#### TASK DESCRIPTION
Go through the following listing and count each line that contains the string "بڕیارەکانی"; the answer is that number alone.

#### DATA EXCERPTS
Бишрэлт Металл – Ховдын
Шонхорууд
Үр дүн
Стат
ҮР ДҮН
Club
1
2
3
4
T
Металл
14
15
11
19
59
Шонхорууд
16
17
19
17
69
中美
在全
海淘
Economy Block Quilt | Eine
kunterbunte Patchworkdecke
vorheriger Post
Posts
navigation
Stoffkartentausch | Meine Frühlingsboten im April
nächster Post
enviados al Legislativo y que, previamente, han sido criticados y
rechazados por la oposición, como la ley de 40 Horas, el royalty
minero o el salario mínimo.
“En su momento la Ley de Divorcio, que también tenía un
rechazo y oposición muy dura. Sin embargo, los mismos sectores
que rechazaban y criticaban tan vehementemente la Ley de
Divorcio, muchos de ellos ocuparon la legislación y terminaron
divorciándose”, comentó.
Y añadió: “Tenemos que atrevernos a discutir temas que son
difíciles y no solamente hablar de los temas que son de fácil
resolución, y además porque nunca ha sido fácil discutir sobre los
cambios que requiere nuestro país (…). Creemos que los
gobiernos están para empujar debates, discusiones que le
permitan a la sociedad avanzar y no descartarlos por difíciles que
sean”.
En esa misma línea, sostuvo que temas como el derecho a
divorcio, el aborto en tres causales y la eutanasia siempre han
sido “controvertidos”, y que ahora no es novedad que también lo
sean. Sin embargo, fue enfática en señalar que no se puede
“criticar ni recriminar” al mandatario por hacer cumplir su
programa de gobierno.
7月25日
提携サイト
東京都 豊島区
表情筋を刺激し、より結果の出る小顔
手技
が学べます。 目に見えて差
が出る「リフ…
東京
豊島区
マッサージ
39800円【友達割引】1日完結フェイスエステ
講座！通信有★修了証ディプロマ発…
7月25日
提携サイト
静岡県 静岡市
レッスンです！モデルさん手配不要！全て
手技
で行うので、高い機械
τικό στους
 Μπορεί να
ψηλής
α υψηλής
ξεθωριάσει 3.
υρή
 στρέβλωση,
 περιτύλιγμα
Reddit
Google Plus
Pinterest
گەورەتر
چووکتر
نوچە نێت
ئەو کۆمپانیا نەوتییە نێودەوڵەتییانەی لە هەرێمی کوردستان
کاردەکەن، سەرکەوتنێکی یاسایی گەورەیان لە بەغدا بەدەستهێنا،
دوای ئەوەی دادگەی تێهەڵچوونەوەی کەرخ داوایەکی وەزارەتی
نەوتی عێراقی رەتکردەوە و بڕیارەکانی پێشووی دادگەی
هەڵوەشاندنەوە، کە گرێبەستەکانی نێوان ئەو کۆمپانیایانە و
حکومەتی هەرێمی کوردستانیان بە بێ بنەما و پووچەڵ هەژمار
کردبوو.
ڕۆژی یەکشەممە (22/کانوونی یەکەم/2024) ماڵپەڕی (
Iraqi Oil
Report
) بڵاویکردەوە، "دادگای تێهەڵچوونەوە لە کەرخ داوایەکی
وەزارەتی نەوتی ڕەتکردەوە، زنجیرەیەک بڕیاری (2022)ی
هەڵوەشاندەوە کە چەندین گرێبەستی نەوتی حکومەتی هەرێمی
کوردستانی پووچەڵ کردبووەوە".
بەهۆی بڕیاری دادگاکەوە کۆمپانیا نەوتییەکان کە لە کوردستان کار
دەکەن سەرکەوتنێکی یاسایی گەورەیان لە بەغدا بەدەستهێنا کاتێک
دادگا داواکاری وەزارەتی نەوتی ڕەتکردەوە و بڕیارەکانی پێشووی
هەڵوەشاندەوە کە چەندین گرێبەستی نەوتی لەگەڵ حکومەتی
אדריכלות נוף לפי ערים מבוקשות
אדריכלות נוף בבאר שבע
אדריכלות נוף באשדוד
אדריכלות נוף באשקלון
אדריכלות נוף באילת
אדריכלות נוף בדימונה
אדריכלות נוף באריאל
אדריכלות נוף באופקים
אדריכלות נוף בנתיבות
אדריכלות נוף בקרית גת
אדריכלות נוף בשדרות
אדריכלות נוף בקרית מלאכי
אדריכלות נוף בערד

#### ANSWER BELOW
2